THE PROBLEM:
Collect from the data below each line with "wenn".

RECORD EXCERPTS:
* * *

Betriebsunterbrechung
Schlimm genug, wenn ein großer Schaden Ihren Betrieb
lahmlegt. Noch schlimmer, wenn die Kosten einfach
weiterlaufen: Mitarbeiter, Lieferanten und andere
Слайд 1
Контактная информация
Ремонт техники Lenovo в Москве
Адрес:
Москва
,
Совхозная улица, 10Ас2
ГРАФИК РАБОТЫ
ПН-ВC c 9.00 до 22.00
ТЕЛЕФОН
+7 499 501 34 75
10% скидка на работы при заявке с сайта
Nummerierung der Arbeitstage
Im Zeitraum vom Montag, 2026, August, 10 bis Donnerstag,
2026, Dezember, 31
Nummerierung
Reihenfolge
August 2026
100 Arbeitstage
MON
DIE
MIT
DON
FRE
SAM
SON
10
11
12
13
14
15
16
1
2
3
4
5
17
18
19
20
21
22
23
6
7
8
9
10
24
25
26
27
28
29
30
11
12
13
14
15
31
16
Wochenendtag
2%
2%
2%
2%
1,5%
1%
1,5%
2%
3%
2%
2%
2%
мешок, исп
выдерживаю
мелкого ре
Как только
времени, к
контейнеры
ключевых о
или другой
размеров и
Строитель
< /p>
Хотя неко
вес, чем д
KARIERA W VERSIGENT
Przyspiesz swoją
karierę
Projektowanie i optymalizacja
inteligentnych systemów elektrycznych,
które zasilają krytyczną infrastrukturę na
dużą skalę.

* * *

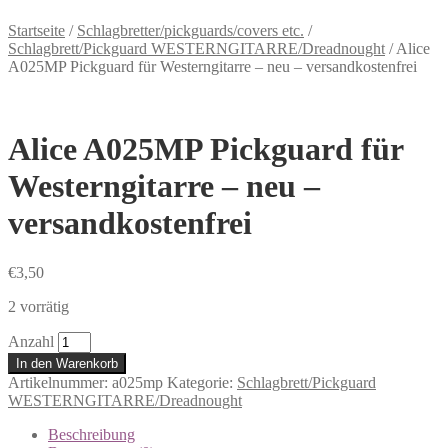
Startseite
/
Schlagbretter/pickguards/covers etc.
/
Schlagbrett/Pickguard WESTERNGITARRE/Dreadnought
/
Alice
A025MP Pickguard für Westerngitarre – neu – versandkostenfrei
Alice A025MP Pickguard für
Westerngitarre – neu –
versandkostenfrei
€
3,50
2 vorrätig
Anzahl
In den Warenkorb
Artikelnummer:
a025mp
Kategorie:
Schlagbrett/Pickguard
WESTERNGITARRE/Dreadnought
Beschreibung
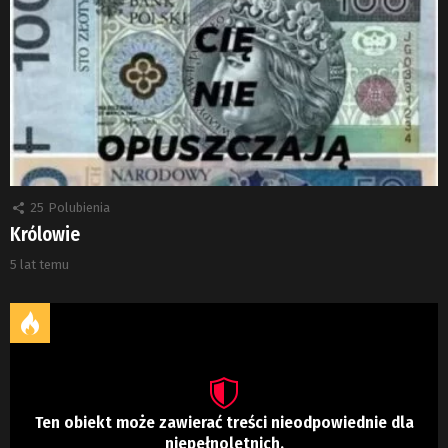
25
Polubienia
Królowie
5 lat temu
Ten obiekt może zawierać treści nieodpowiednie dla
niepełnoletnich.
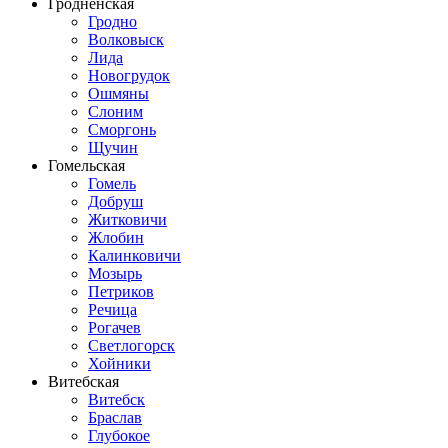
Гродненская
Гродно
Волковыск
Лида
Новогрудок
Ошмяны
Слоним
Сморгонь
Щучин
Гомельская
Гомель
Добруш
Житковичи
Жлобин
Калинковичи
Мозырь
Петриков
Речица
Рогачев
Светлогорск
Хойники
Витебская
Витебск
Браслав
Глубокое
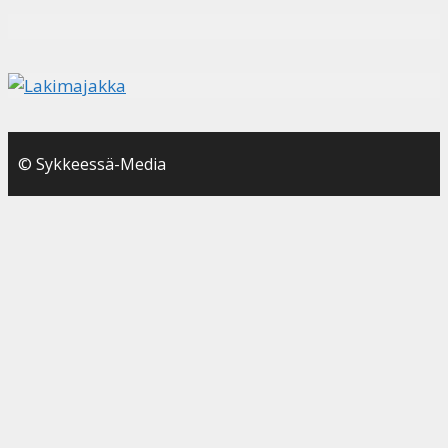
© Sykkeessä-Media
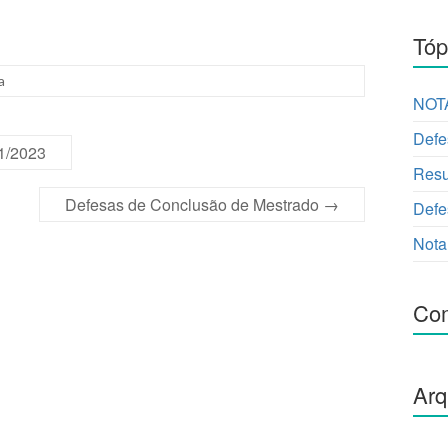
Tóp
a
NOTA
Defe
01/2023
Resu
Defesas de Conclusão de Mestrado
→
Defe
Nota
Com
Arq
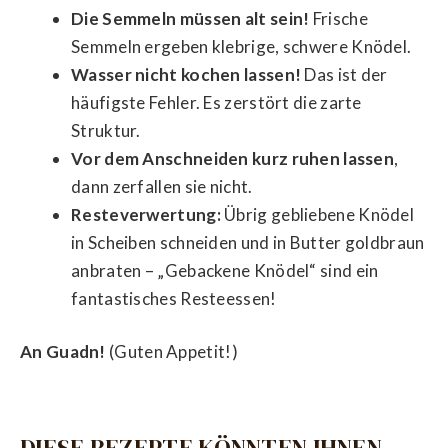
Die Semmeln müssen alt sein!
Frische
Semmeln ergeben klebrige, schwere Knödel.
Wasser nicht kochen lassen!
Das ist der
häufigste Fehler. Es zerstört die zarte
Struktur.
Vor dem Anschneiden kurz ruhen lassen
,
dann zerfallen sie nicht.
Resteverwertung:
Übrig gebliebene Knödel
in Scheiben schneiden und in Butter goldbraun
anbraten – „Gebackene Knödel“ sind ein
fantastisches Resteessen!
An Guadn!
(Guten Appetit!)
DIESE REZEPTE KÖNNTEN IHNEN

* * *

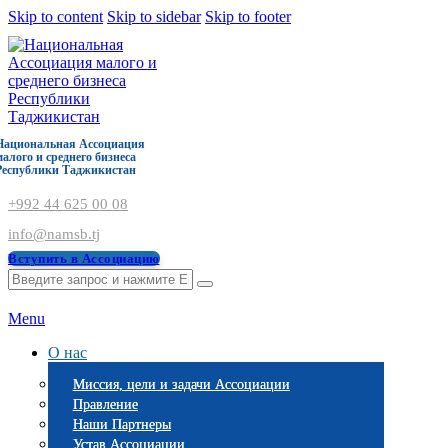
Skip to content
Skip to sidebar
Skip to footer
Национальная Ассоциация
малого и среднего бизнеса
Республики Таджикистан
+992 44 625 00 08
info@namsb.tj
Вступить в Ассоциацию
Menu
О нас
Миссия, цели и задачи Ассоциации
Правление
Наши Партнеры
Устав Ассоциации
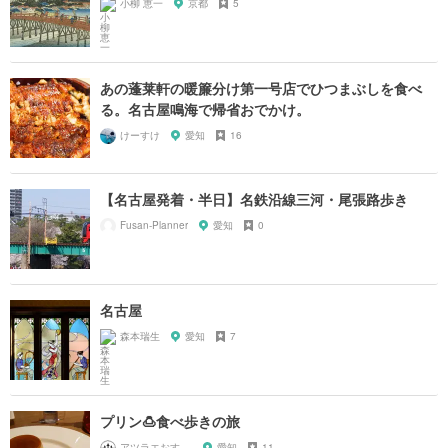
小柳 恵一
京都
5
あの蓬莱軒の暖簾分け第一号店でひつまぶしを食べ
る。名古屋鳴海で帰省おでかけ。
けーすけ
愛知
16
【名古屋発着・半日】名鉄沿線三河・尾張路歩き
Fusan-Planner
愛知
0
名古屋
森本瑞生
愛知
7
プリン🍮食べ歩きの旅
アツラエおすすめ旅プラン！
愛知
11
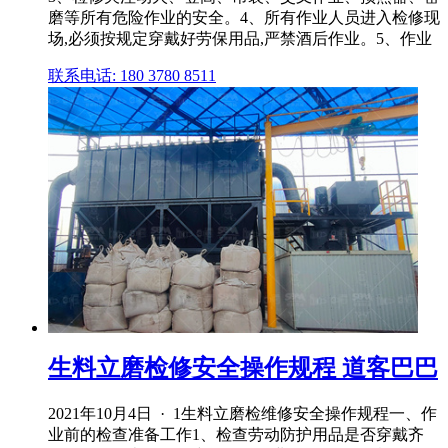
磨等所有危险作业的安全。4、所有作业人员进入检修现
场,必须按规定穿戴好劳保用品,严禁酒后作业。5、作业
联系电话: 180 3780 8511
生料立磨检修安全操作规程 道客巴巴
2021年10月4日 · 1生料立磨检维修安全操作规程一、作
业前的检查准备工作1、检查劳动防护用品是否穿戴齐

* * *

EXPECTED ANSWER:
Schlimm genug, wenn ein großer Schaden Ihren Betrieb
lahmlegt. Noch schlimmer, wenn die Kosten einfach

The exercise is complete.